HARRISBURG – The Department of Environmental Protection (DEP) has announced a $3.4 million investment in an all-new agricultural outreach and assistance program, the Regional Agricultural Watershed Assessment Program, to improve water quality in six different watersheds throughout the state.

“This project will allow DEP staff to work directly with farmers and our partners in the county conservation districts to develop solutions tailored to their farm and their watershed.” DEP Secretary Chris Abruzzo said. “Anytime we can work as partners with the agricultural community great things happen.”

About $600,000 from the Environmental Stewardship Fund, commonly referred to as the Growing Greener Program, has been budgeted for each watershed, for a total investment of $3.4 million to assist farmers in the planning and installation of Best Management Practices (BMPs). DEP is finalizing the selection of six small agriculturally impaired watersheds, one in each of DEP’s regions, to be included in the program.

The investment in the Regional Agricultural Watershed Assessment Program will enable DEP staff to develop a working relationship with farmers in the selected watershed. Together with the farmers, DEP will set up initial farm visits to note any potential areas for environmental improvement. Each farm in the program will receive a list of recommended BMPs based on the findings of DEP’s initial visit.

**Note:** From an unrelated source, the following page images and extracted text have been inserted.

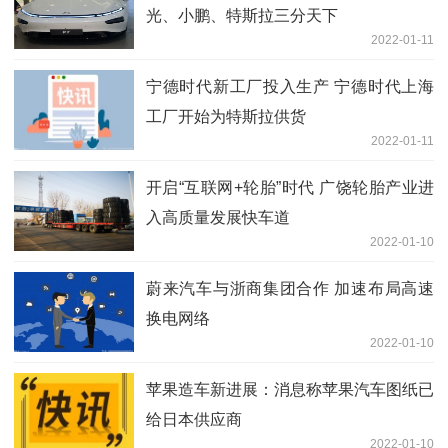
光、小鹏、特斯拉三分天下
2022-01-11
宁德时代新工厂投入生产 宁德时代上海
工厂开始为特斯拉供货
2022-01-11
开启“互联网+轮胎”时代 广饶轮胎产业进
入高质量发展快车道
2022-01-10
蔚来汽车与浙商集团合作 加速布局高速
换电网络
2022-01-10
苹果造车新进展：消息称苹果汽车图纸已
给日本供应商
2022-01-10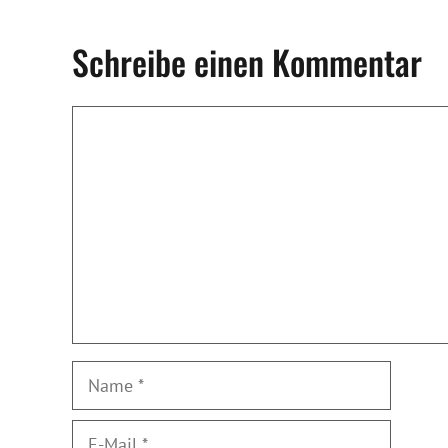
Schreibe einen Kommentar
Kommentar
Name
E-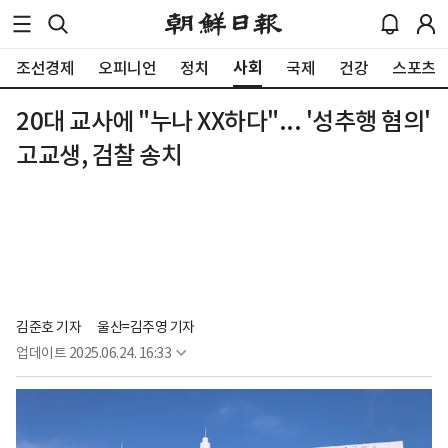
사회
조선경제
오피니언
정치
국제
건강
스포츠
20대 교사에 "누나 XX하다"... '성추행 혐의'
고교생, 검찰 송치
김준호 기자
울산=김주영 기자
업데이트
2025.06.24. 16:33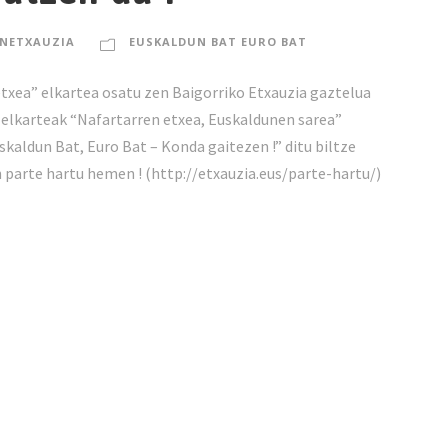
NETXAUZIA
EUSKALDUN BAT EURO BAT
 etxea” elkartea osatu zen Baigorriko Etxauzia gaztelua
 elkarteak “Nafartarren etxea, Euskaldunen sarea”
skaldun Bat, Euro Bat – Konda gaitezen !” ditu biltze
 parte hartu hemen ! (http://etxauzia.eus/parte-hartu/)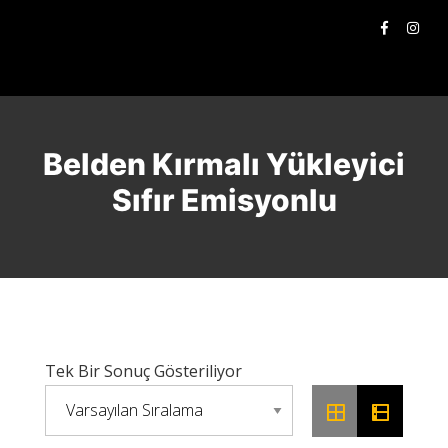
Belden Kırmalı Yükleyici
Sıfır Emisyonlu
Tek Bir Sonuç Gösteriliyor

After the first visit, farmers will be encouraged to contact their local conservation district for assistance in planning and implementing the suggested BMPs. They will also receive funding to install Growing Greener Program approved BMPs. Regional DEP staff will follow up with the farmers to check on the status of their plans and BMP installation.

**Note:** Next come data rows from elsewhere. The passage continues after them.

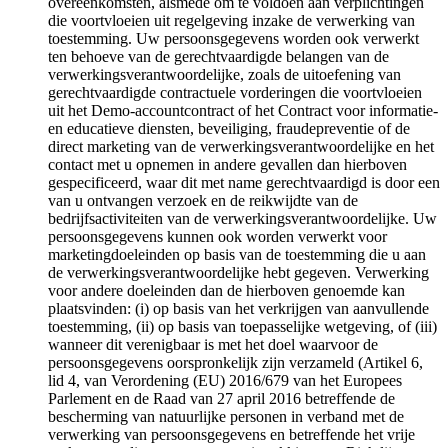
overeenkomsten, alsmede om te voldoen aan verplichtingen
die voortvloeien uit regelgeving inzake de verwerking van
toestemming. Uw persoonsgegevens worden ook verwerkt
ten behoeve van de gerechtvaardigde belangen van de
verwerkingsverantwoordelijke, zoals de uitoefening van
gerechtvaardigde contractuele vorderingen die voortvloeien
uit het Demo-accountcontract of het Contract voor informatie-
en educatieve diensten, beveiliging, fraudepreventie of de
direct marketing van de verwerkingsverantwoordelijke en het
contact met u opnemen in andere gevallen dan hierboven
gespecificeerd, waar dit met name gerechtvaardigd is door een
van u ontvangen verzoek en de reikwijdte van de
bedrijfsactiviteiten van de verwerkingsverantwoordelijke. Uw
persoonsgegevens kunnen ook worden verwerkt voor
marketingdoeleinden op basis van de toestemming die u aan
de verwerkingsverantwoordelijke hebt gegeven. Verwerking
voor andere doeleinden dan de hierboven genoemde kan
plaatsvinden: (i) op basis van het verkrijgen van aanvullende
toestemming, (ii) op basis van toepasselijke wetgeving, of (iii)
wanneer dit verenigbaar is met het doel waarvoor de
persoonsgegevens oorspronkelijk zijn verzameld (Artikel 6,
lid 4, van Verordening (EU) 2016/679 van het Europees
Parlement en de Raad van 27 april 2016 betreffende de
bescherming van natuurlijke personen in verband met de
verwerking van persoonsgegevens en betreffende het vrije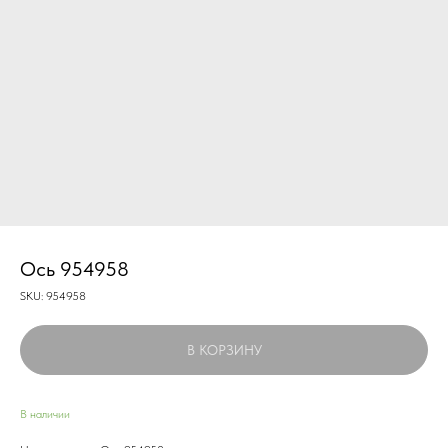
Ось 954958
SKU:
954958
В КОРЗИНУ
В наличии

After project progress is underway, DEP will work with the farmer to plan a final visit to ensure that the farmer is well-equipped to implement the recommended BMPs.

Water quality sampling will be conducted in the each of the six watersheds to study the effectiveness of this approach.

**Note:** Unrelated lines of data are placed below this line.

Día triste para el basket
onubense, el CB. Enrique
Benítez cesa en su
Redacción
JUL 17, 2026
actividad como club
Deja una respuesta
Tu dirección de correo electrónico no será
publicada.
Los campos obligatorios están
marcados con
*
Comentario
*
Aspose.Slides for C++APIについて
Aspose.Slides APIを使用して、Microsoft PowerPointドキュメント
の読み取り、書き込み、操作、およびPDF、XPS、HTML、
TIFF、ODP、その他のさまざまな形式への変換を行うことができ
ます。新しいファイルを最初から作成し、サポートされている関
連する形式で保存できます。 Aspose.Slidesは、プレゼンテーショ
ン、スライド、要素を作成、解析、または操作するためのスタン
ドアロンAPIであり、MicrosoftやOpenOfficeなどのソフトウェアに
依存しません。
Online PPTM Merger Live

The Regional Agricultural Watershed Assessment Program was created as a result of a successful pilot program in Soft Run, Mifflin County. In September 2012, DEP, with the support of the Mifflin County Conservation District, began an agricultural compliance project in the Soft Run Watershed. This watershed had water quality issues related to agricultural impairment.

The pilot program created an opportunity for conservation district staff to advise the 19 local farmers on BMPs best suited for pollution prevention in the Soft Run Watershed. This effort to improve water quality encouraged DEP to take this successful approach across the state.

Since 1985, agriculture in Pennsylvania has reduced nitrogen pollution by over 13 million pounds per year. Nineteen percent of all nitrogen reductions made in restoring the Chesapeake Bay have been made by Pennsylvania’s agriculture community. Farmers have also spent nearly $15 million for BMP installation and equipment, including no-till planters and drills.

DEP continues to work with agricultural producers to improve the 5,705 miles of impaired streams in the state and find creative, cost effective solutions to improve water quality for the continued environmental health and safety of Pennsylvania’s citizens.